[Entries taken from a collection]

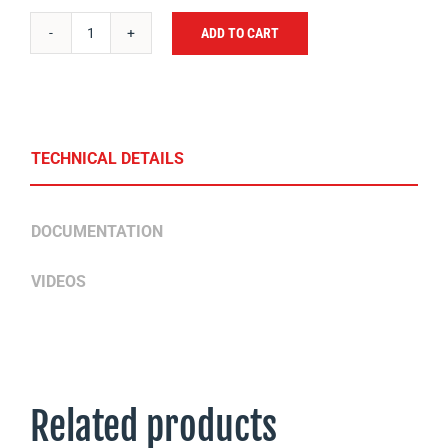
ADD TO CART
BOX
OF
25
BOLTS
FOR
TECHNICAL DETAILS
BLADES
SM
DOCUMENTATION
quantity
VIDEOS
Related products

_ACTIVITY_
Could you repeat all of the data exactly, minus the pictures?

_RESPONSE TO THE TASK_
ADD TO CART
BOX
OF
25
BOLTS
FOR
TECHNICAL DETAILS
BLADES
SM
DOCUMENTATION
quantity
VIDEOS
Related products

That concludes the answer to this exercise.